* _Provided data_:
+ + + + +

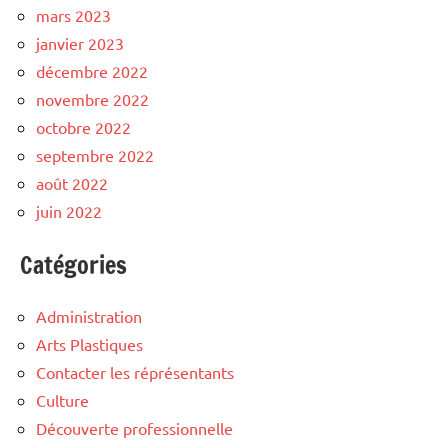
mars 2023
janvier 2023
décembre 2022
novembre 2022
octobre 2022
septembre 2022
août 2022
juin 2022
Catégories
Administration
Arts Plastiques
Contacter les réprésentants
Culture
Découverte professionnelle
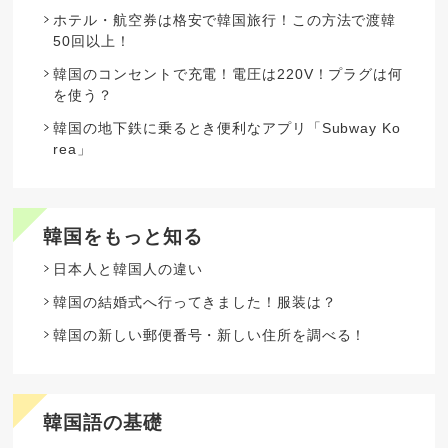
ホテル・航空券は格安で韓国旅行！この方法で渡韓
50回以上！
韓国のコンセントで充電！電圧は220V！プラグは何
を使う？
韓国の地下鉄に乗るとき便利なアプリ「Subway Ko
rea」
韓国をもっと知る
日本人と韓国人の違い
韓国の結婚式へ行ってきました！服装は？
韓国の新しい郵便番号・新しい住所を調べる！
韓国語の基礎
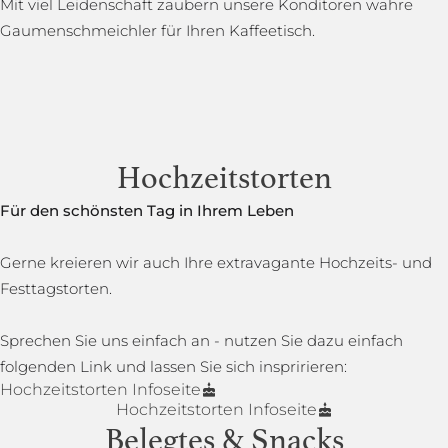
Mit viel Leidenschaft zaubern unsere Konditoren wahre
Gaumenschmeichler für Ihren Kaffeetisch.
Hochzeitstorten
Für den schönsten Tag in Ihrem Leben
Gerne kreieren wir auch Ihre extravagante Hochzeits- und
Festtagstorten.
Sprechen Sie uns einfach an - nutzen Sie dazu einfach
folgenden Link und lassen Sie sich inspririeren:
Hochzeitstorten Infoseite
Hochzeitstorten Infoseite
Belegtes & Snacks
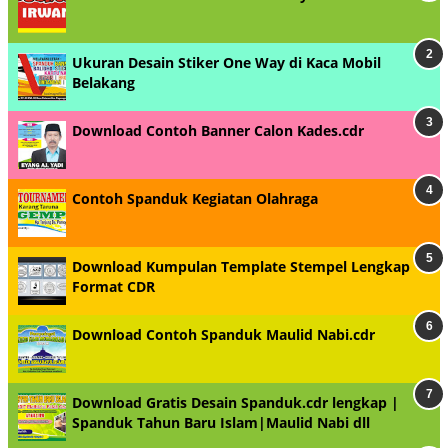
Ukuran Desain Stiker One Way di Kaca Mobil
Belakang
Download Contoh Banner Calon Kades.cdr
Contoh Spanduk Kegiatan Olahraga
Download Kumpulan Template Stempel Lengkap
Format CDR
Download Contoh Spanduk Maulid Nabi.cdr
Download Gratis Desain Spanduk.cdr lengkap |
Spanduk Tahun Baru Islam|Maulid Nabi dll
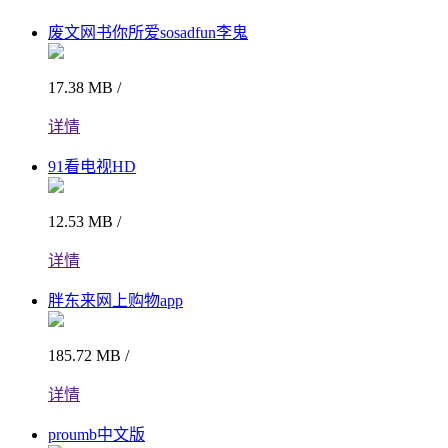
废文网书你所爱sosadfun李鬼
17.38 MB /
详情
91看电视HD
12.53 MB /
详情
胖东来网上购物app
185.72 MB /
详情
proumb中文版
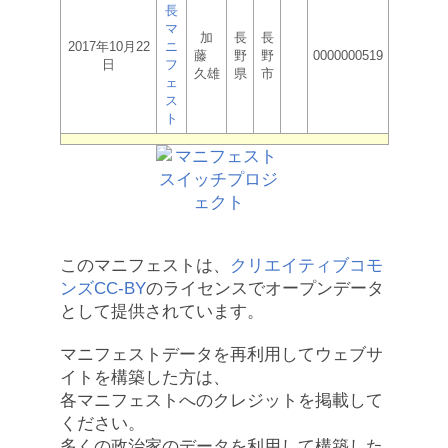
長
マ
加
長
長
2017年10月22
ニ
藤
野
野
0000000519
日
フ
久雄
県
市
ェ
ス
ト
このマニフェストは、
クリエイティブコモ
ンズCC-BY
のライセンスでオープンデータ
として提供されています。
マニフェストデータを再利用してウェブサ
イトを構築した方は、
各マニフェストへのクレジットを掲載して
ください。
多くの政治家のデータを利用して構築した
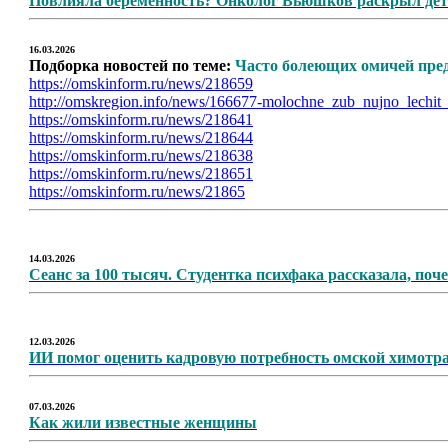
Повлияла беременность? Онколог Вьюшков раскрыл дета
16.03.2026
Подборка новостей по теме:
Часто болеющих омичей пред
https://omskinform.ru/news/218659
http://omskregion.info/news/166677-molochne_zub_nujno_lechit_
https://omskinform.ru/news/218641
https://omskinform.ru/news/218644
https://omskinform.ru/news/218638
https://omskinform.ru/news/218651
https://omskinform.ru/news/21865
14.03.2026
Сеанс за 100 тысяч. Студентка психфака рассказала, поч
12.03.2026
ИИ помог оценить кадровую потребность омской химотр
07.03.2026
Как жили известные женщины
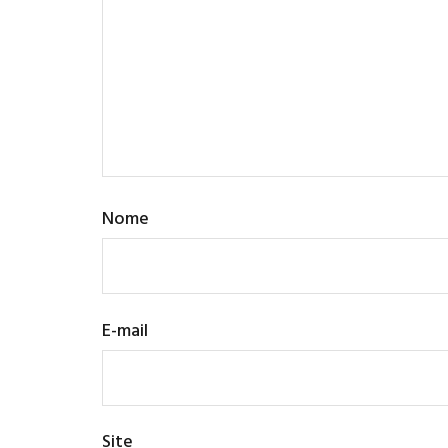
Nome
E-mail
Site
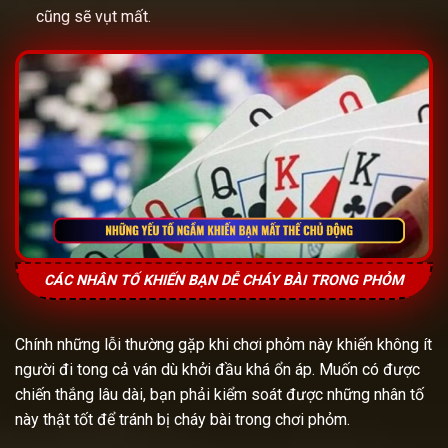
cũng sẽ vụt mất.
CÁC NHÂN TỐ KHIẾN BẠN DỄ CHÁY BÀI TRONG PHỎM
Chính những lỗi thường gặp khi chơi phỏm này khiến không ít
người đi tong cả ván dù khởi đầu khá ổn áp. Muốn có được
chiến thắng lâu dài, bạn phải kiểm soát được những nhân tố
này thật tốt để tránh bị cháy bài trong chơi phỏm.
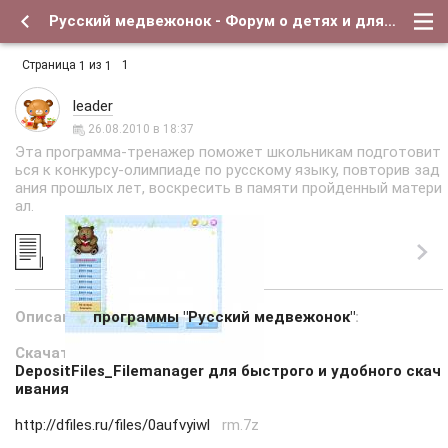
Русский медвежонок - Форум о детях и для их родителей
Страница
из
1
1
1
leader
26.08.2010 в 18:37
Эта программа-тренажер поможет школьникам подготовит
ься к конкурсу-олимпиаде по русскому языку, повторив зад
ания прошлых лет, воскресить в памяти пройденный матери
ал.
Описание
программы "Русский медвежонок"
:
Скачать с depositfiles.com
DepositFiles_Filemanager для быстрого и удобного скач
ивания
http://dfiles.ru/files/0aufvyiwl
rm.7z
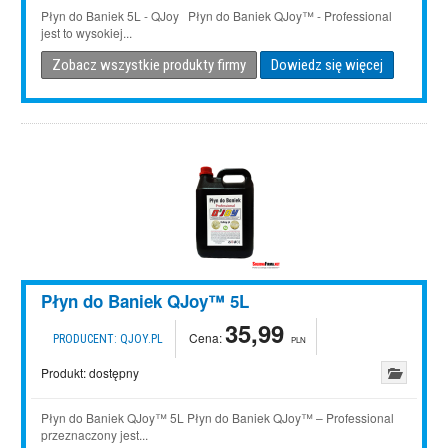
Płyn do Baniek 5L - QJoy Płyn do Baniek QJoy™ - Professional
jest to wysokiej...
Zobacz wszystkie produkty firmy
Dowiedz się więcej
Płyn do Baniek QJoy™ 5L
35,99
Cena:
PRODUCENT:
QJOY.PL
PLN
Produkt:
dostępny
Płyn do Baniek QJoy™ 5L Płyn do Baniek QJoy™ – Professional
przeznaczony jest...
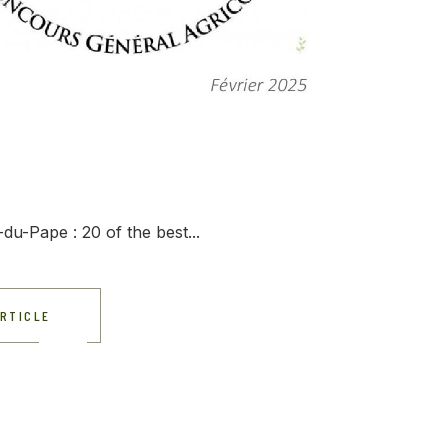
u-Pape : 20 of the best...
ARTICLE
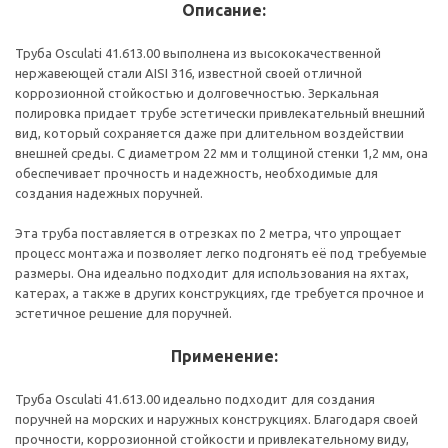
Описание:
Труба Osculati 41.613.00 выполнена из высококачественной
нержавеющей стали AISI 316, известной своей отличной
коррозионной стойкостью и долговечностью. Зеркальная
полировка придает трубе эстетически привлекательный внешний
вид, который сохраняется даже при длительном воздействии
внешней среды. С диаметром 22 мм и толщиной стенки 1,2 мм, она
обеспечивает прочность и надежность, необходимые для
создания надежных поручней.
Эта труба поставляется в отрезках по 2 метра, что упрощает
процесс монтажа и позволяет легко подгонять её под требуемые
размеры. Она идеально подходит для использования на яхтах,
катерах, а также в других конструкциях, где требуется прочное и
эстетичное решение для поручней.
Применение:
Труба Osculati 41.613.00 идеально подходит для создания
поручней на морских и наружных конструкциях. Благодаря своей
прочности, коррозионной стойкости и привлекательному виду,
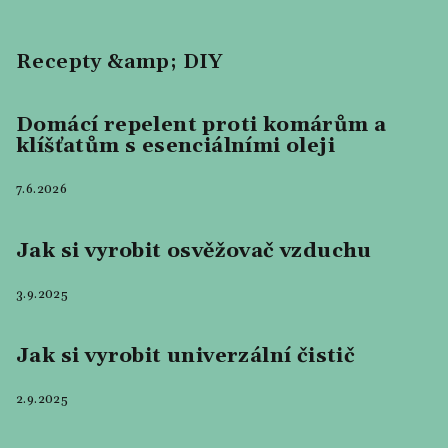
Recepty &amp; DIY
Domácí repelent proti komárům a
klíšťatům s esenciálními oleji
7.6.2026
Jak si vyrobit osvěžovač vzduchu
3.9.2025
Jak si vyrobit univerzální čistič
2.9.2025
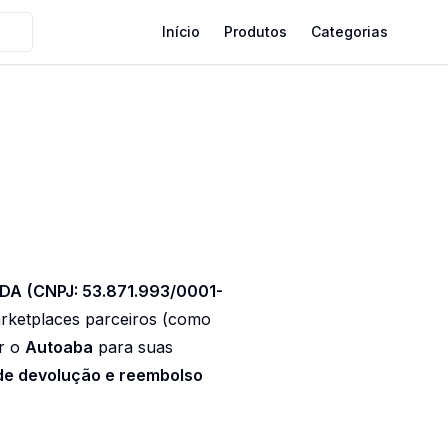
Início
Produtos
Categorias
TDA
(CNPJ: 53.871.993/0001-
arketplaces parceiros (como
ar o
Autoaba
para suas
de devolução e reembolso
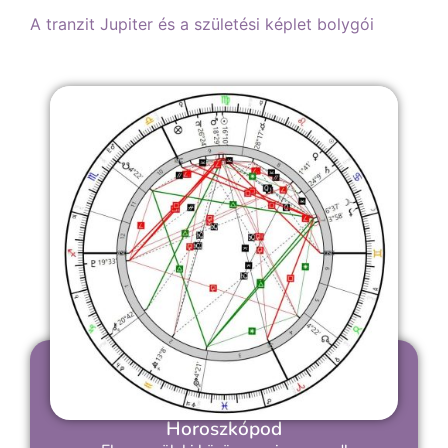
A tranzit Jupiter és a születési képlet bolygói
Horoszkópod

+ + + + +

* _Work required_: Could the entries above be restated word for word, with the pictures left out?

* _Exercise answer_:
mars 2023
janvier 2023
décembre 2022
novembre 2022
octobre 2022
septembre 2022
août 2022
juin 2022
Catégories
Administration
Arts Plastiques
Contacter les réprésentants
Culture
Découverte professionnelle
ホテル・航空券は格安で韓国旅行！この方法で渡韓
50回以上！
韓国のコンセントで充電！電圧は220V！プラグは何
を使う？
韓国の地下鉄に乗るとき便利なアプリ「Subway Ko
rea」
韓国をもっと知る
日本人と韓国人の違い
韓国の結婚式へ行ってきました！服装は？
韓国の新しい郵便番号・新しい住所を調べる！
韓国語の基礎
Mit viel Leidenschaft zaubern unsere Konditoren wahre
Gaumenschmeichler für Ihren Kaffeetisch.
Hochzeitstorten
Für den schönsten Tag in Ihrem Leben
Gerne kreieren wir auch Ihre extravagante Hochzeits- und
Festtagstorten.
Sprechen Sie uns einfach an - nutzen Sie dazu einfach
folgenden Link und lassen Sie sich inspririeren:
Hochzeitstorten Infoseite
Hochzeitstorten Infoseite
Belegtes & Snacks
Ukuran Desain Stiker One Way di Kaca Mobil
Belakang
Download Contoh Banner Calon Kades.cdr
Contoh Spanduk Kegiatan Olahraga
Download Kumpulan Template Stempel Lengkap
Format CDR
Download Contoh Spanduk Maulid Nabi.cdr
Download Gratis Desain Spanduk.cdr lengkap |
Spanduk Tahun Baru Islam|Maulid Nabi dll
废文网书你所爱sosadfun李鬼
17.38 MB /
详情
91看电视HD
12.53 MB /
详情
胖东来网上购物app
185.72 MB /
详情
proumb中文版
長
マ
加
長
長
2017年10月22
ニ
藤
野
野
0000000519
日
フ
久雄
県
市
ェ
ス
ト
このマニフェストは、
クリエイティブコモ
ンズCC-BY
のライセンスでオープンデータ
として提供されています。
マニフェストデータを再利用してウェブサ
イトを構築した方は、
各マニフェストへのクレジットを掲載して
ください。
多くの政治家のデータを利用して構築した
Повлияла беременность? Онколог Вьюшков раскрыл дета
16.03.2026
Подборка новостей по теме:
Часто болеющих омичей пред
https://omskinform.ru/news/218659
http://omskregion.info/news/166677-molochne_zub_nujno_lechit_
https://omskinform.ru/news/218641
https://omskinform.ru/news/218644
https://omskinform.ru/news/218638
https://omskinform.ru/news/218651
https://omskinform.ru/news/21865
14.03.2026
Сеанс за 100 тысяч. Студентка психфака рассказала, поч
12.03.2026
ИИ помог оценить кадровую потребность омской химотр
07.03.2026
Как жили известные женщины
Nome
E-mail
Site
cũng sẽ vụt mất.
CÁC NHÂN TỐ KHIẾN BẠN DỄ CHÁY BÀI TRONG PHỎM
Chính những lỗi thường gặp khi chơi phỏm này khiến không ít
người đi tong cả ván dù khởi đầu khá ổn áp. Muốn có được
chiến thắng lâu dài, bạn phải kiểm soát được những nhân tố
này thật tốt để tránh bị cháy bài trong chơi phỏm.
Русский медвежонок - Форум о детях и для их родителей
Страница
из
1
1
1
leader
26.08.2010 в 18:37
Эта программа-тренажер поможет школьникам подготовит
ься к конкурсу-олимпиаде по русскому языку, повторив зад
ания прошлых лет, воскресить в памяти пройденный матери
ал.
Описание
программы "Русский медвежонок"
:
Скачать с depositfiles.com
DepositFiles_Filemanager для быстрого и удобного скач
ивания
http://dfiles.ru/files/0aufvyiwl
rm.7z
Płyn do Baniek 5L - QJoy Płyn do Baniek QJoy™ - Professional
jest to wysokiej...
Zobacz wszystkie produkty firmy
Dowiedz się więcej
Płyn do Baniek QJoy™ 5L
35,99
Cena:
PRODUCENT:
QJOY.PL
PLN
Produkt:
dostępny
Płyn do Baniek QJoy™ 5L Płyn do Baniek QJoy™ – Professional
przeznaczony jest...
u-Pape : 20 of the best...
ARTICLE
Описание:
Труба Osculati 41.613.00 выполнена из высококачественной
нержавеющей стали AISI 316, известной своей отличной
коррозионной стойкостью и долговечностью. Зеркальная
полировка придает трубе эстетически привлекательный внешний
вид, который сохраняется даже при длительном воздействии
внешней среды. С диаметром 22 мм и толщиной стенки 1,2 мм, она
обеспечивает прочность и надежность, необходимые для
создания надежных поручней.
Эта труба поставляется в отрезках по 2 метра, что упрощает
процесс монтажа и позволяет легко подгонять её под требуемые
размеры. Она идеально подходит для использования на яхтах,
катерах, а также в других конструкциях, где требуется прочное и
эстетичное решение для поручней.
Применение:
Труба Osculati 41.613.00 идеально подходит для создания
поручней на морских и наружных конструкциях. Благодаря своей
прочности, коррозионной стойкости и привлекательному виду,
Recepty &amp; DIY
Domácí repelent proti komárům a
klíšťatům s esenciálními oleji
7.6.2026
Jak si vyrobit osvěžovač vzduchu
3.9.2025
Jak si vyrobit univerzální čistič
2.9.2025
Início
Produtos
Categorias
TDA
(CNPJ: 53.871.993/0001-
arketplaces parceiros (como
ar o
Autoaba
para suas
de devolução e reembolso
A tranzit Jupiter és a születési képlet bolygói
Horoszkópod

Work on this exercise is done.